The following FAFSA dependency questions, taken directly from the FAFSA Form, determine your dependency status. If a student can answer yes to any of these, the student is independent.
- Were you born before January 1, 1990?
- At the beginning of the school year, will you be working on a master's or doctorate program (such as an MA, MBA, MD, JD, PhD, EdD, or graduate certificate, etc.)?
- As of today, are you married? (Answer "Yes" if you are separated but not divorced.)
- Do you have children who will receive more than half of their support from you during the academic year (July 1-June 30)?
- Do you have dependents (other than your children or spouse) who live with you and who receive more than half of their support from you??

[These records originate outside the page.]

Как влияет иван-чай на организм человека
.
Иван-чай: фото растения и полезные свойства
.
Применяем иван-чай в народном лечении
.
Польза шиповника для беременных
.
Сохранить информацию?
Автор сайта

- At anytime since you turned age 13, were both your parents deceased, were you in foster care or were you a dependent or ward of the court?
- Are you, or were you an emancipated minor as determined by a court in your state of legal residence at the time you received the determination?
- Are you, or were you in legal guardianship as determined by a court in your state of legal residence at the time you received the determination?
- Has your high school or school district homeless liaison determined that you were an unaccompanied youth who was homeless?
- Had the director of an emergency shelter or transitional housing program funded by the U.S. Department of Housing and Urban Development determined that you were an unaccompanied youth who was homeless?
- Has a director of a runaway or homeless youth basic center or transitional living program determined that you were an unaccompanied youth who was homeless or were self-supporting and at risk of being homeless?
- Are you currently serving on active duty in the U.S. Armed Forces for purposes other than training?
- Are you a veteran of the U.S. Armed Forces?
If you answered yes to any of these questions you are an independent student and should learn how to maximize your financial aid package. Otherwise, you must use your parent's information on the FAFSA and other financial aid forms.
The amount you can borrow is based on your grade level and your status as a student. Independent students may be eligible to borrow more because they are paying for college without assistance from family.
It is important to note that even if a student is financing their education on their own, dependency status is still determined by the school.
Based on your award letter, you may not always qualify for the maximum Stafford Loan amount. For additional loan funding, consider private student loans which allow you to borrow up to the total cost of education less other financial aid received. After graduation, consider your student loan consolidation options.